The Tarkhankut Peninsula (, , ) is the peninsula which constitutes the western extremity of Crimea into the Black Sea. Its northern shore is a southern coast of the Karkinit Bay. Its westernmost point is Cape Priboyny, to the south of it is Cape Tarkhankut. The terrain of the peninsula is the Tarkhankut Highlands.

Cape Tarkhankut 
Cape Tarkhankut is a south-western cape of the Tarkhankut Peninsula, Crimea. The Tarkhankut lighthouse is located on the cape.

Tarkhankut Upland 
The Tarkhankut Upland or Tarkhankut Hills is an upland that constitutes the Tarkhankut Peninsula. The Tarkhankut Wind Farm is located at the upland.

Wind Farm 
The Tarkhankut Wind Farm (Tarkhankut Wind Plant, ) is a wind power plant located at Donuzlav lake on the Tarkhankut Highlands of the Tarkhankut Peninsula, Crimea.

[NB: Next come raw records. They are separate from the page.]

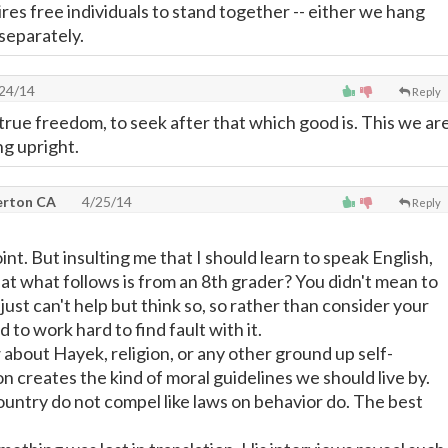
ires free individuals to stand together -- either we hang
separately.
24/14
Reply
true freedom, to seek after that which good is. This we ar
ng upright.
lerton CA
4/25/14
Reply
nt. But insulting me that I should learn to speak English,
at what follows is from an 8th grader? You didn't mean to
I just can't help but think so, so rather than consider your
d to work hard to find fault with it.
about Hayek, religion, or any other ground up self-
on creates the kind of moral guidelines we should live by.
country do not compel like laws on behavior do. The best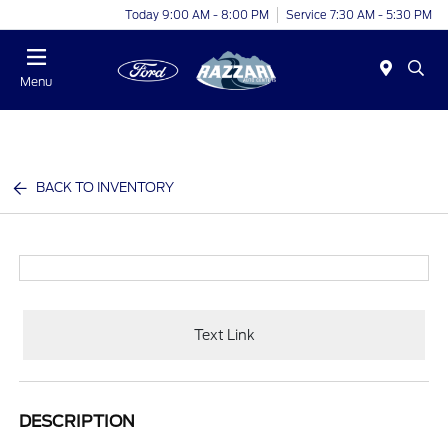
Today 9:00 AM - 8:00 PM
Service 7:30 AM - 5:30 PM
Menu
BACK TO INVENTORY
Text Link
DESCRIPTION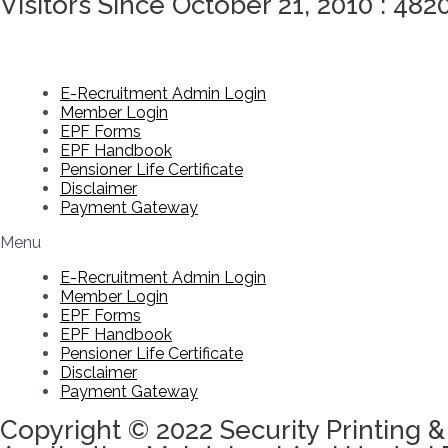
Visitors Since October 21, 2010 : 482
E-Recruitment Admin Login
Member Login
EPF Forms
EPF Handbook
Pensioner Life Certificate
Disclaimer
Payment Gateway
Menu
E-Recruitment Admin Login
Member Login
EPF Forms
EPF Handbook
Pensioner Life Certificate
Disclaimer
Payment Gateway
Copyright © 2022 Security Printing &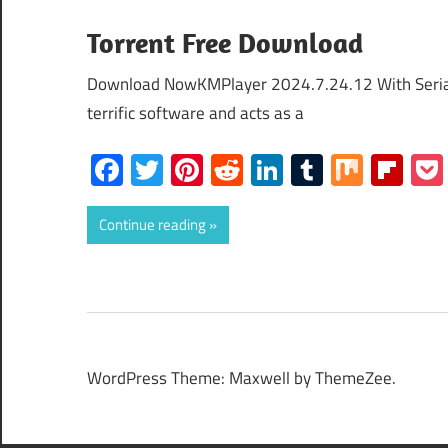
Torrent Free Download
Download NowKMPlayer 2024.7.24.12 With Seria
terrific software and acts as a
Facebook
Twitter
Pinterest
Reddit
LinkedIn
Tumblr
Mix
Fli
Continue reading
WordPress Theme: Maxwell by ThemeZee.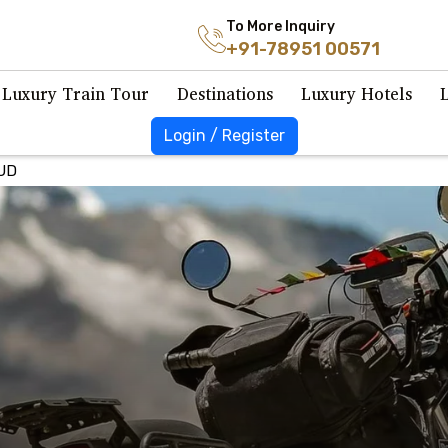
To More Inquiry
+91-78951 00571
Luxury Train Tour
Destinations
Luxury Hotels
Login / Register
UD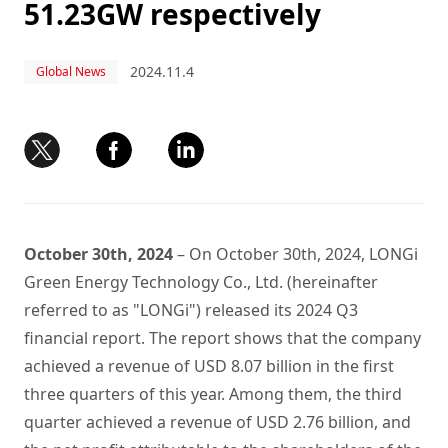
51.23GW respectively
2024.11.4
Global News
October 30th, 2024
– On October 30th, 2024, LONGi
Green Energy Technology Co., Ltd. (hereinafter
referred to as "LONGi") released its 2024 Q3
financial report. The report shows that the company
achieved a revenue of USD 8.07 billion in the first
three quarters of this year. Among them, the third
quarter achieved a revenue of USD 2.76 billion, and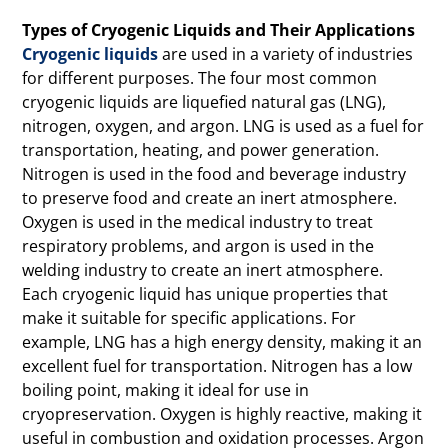
Types of Cryogenic Liquids and Their Applications
Cryogenic liquids
are used in a variety of industries
for different purposes. The four most common
cryogenic liquids are liquefied natural gas (LNG),
nitrogen, oxygen, and argon. LNG is used as a fuel for
transportation, heating, and power generation.
Nitrogen is used in the food and beverage industry
to preserve food and create an inert atmosphere.
Oxygen is used in the medical industry to treat
respiratory problems, and argon is used in the
welding industry to create an inert atmosphere.
Each cryogenic liquid has unique properties that
make it suitable for specific applications. For
example, LNG has a high energy density, making it an
excellent fuel for transportation. Nitrogen has a low
boiling point, making it ideal for use in
cryopreservation. Oxygen is highly reactive, making it
useful in combustion and oxidation processes. Argon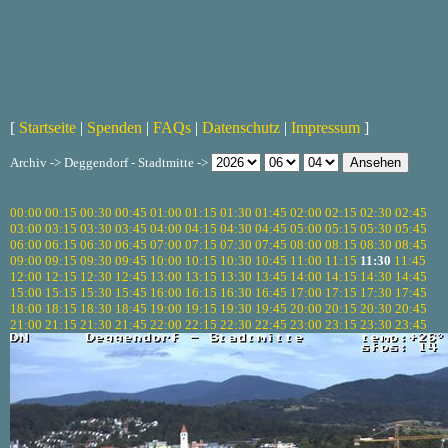
[
Startseite
|
Spenden
|
FAQs
|
Datenschutz
|
Impressum
]
Archiv -> Deggendorf - Stadtmitte ->
00:00
00:15
00:30
00:45
01:00
01:15
01:30
01:45
02:00
02:15
02:30
02:45
03:00
03:15
03:30
03:45
04:00
04:15
04:30
04:45
05:00
05:15
05:30
05:45
06:00
06:15
06:30
06:45
07:00
07:15
07:30
07:45
08:00
08:15
08:30
08:45
09:00
09:15
09:30
09:45
10:00
10:15
10:30
10:45
11:00
11:15
11:30
11:45
12:00
12:15
12:30
12:45
13:00
13:15
13:30
13:45
14:00
14:15
14:30
14:45
15:00
15:15
15:30
15:45
16:00
16:15
16:30
16:45
17:00
17:15
17:30
17:45
18:00
18:15
18:30
18:45
19:00
19:15
19:30
19:45
20:00
20:15
20:30
20:45
21:00
21:15
21:30
21:45
22:00
22:15
22:30
22:45
23:00
23:15
23:30
23:45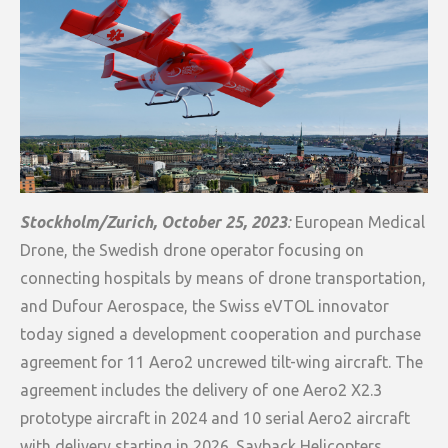
Stockholm/Zurich, October 25, 2023
:
European Medical
Drone, the Swedish drone operator focusing on
connecting hospitals by means of drone transportation,
and Dufour Aerospace, the Swiss eVTOL innovator
today signed a development cooperation and purchase
agreement for 11 Aero2 uncrewed tilt-wing aircraft. The
agreement includes the delivery of one Aero2 X2.3
prototype aircraft in 2024 and 10 serial Aero2 aircraft
with delivery starting in 2026. Savback Helicopters,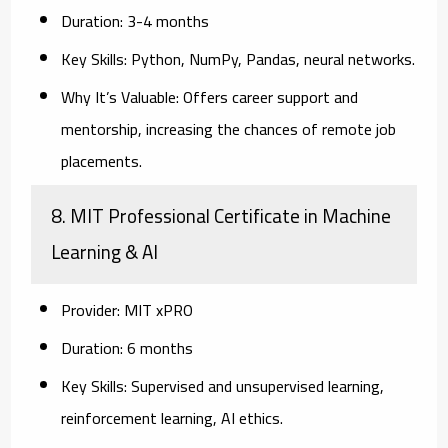
Duration:
3-4 months
Key Skills:
Python, NumPy, Pandas, neural networks.
Why It’s Valuable:
Offers career support and
mentorship, increasing the chances of remote job
placements.
8. MIT Professional Certificate in Machine
Learning & AI
Provider:
MIT xPRO
Duration:
6 months
Key Skills:
Supervised and unsupervised learning,
reinforcement learning, AI ethics.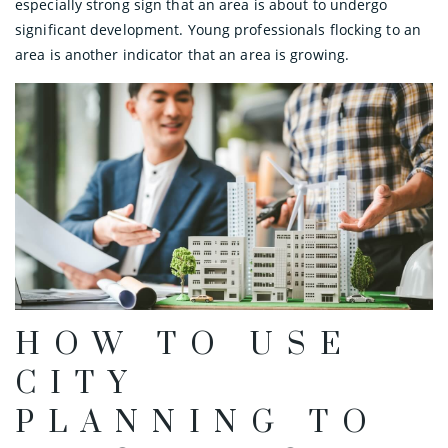
especially strong sign that an area is about to undergo
significant development. Young professionals flocking to an
area is another indicator that an area is growing.
HOW TO USE
CITY
PLANNING TO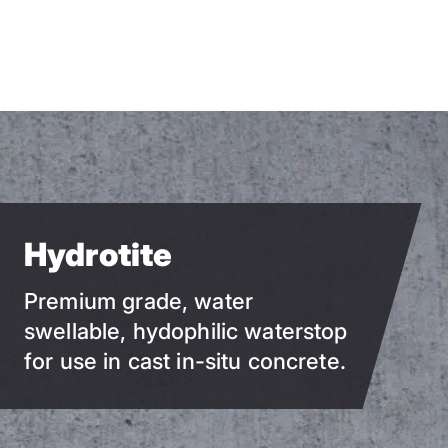
Skip
to
main
content
Hydrotite
Premium grade, water
swellable, hydophilic waterstop
for use in cast in-situ concrete.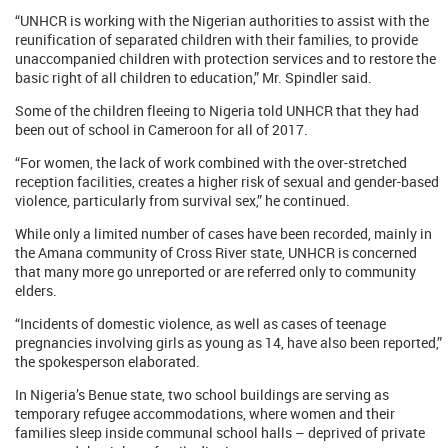
“UNHCR is working with the Nigerian authorities to assist with the
reunification of separated children with their families, to provide
unaccompanied children with protection services and to restore the
basic right of all children to education,” Mr. Spindler said.
Some of the children fleeing to Nigeria told UNHCR that they had
been out of school in Cameroon for all of 2017.
“For women, the lack of work combined with the over-stretched
reception facilities, creates a higher risk of sexual and gender-based
violence, particularly from survival sex,” he continued.
While only a limited number of cases have been recorded, mainly in
the Amana community of Cross River state, UNHCR is concerned
that many more go unreported or are referred only to community
elders.
“Incidents of domestic violence, as well as cases of teenage
pregnancies involving girls as young as 14, have also been reported,”
the spokesperson elaborated.
In Nigeria’s Benue state, two school buildings are serving as
temporary refugee accommodations, where women and their
families sleep inside communal school halls – deprived of private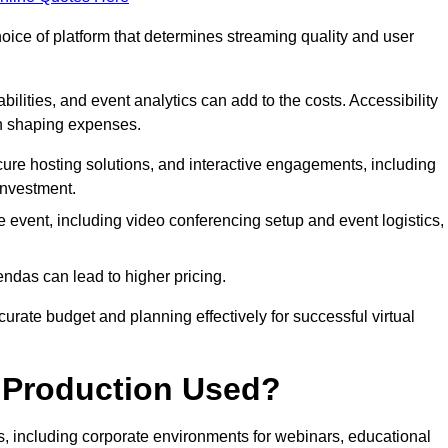
hoice of platform that determines streaming quality and user
bilities, and event analytics can add to the costs. Accessibility
 in shaping expenses.
ure hosting solutions, and interactive engagements, including
investment.
e event, including video conferencing setup and event logistics,
ndas can lead to higher pricing.
rate budget and planning effectively for successful virtual
e Production Used?
rs, including corporate environments for webinars, educational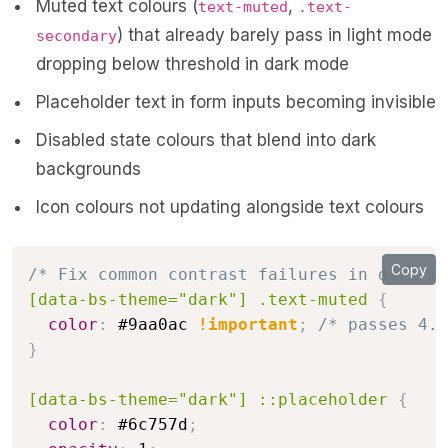
Muted text colours (
,
text-muted
.text-
) that already barely pass in light mode
secondary
dropping below threshold in dark mode
Placeholder text in form inputs becoming invisible
Disabled state colours that blend into dark
backgrounds
Icon colours not updating alongside text colours
Copy
/* Fix common contrast failures in dark mo
[data-bs-theme="dark"] .text-muted
{
color
:
 #9aa0ac 
!important
;
/* passes 4.6
}
[data-bs-theme="dark"] ::placeholder
{
color
:
 #6c757d
;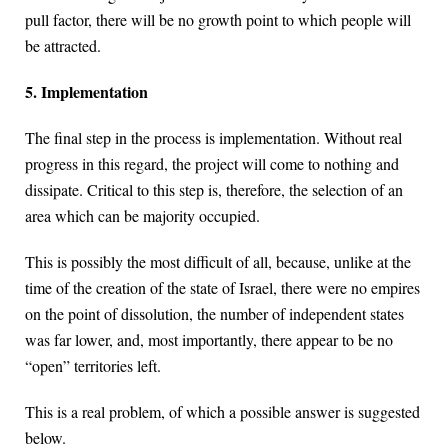
pull factor, there will be no growth point to which people will
be attracted.
5. Implementation
The final step in the process is implementation. Without real
progress in this regard, the project will come to nothing and
dissipate. Critical to this step is, therefore, the selection of an
area which can be majority occupied.
This is possibly the most difficult of all, because, unlike at the
time of the creation of the state of Israel, there were no empires
on the point of dissolution, the number of independent states
was far lower, and, most importantly, there appear to be no
“open” territories left.
This is a real problem, of which a possible answer is suggested
below.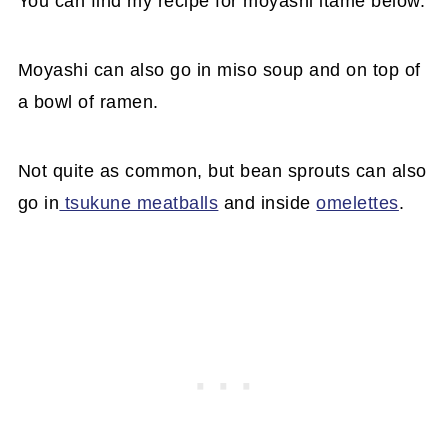
You can find my recipe for moyashi itame below.
Moyashi can also go in miso soup and on top of
a bowl of ramen.
Not quite as common, but bean sprouts can also
go in
tsukune meatballs
and inside
omelettes
.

It is the state property. Its construction was contracted to Windenergo Ltd., At the commissioning date of November 30, 2001, 21 wind turbines were installed with total capacity of 2.26 MW. The planned capacity was 70 MW.

Donuzlav 
The Donuzlav Lake () is a salty lake that is connected to the Black Sea via a ship channel and located at the southern shores of the peninsula.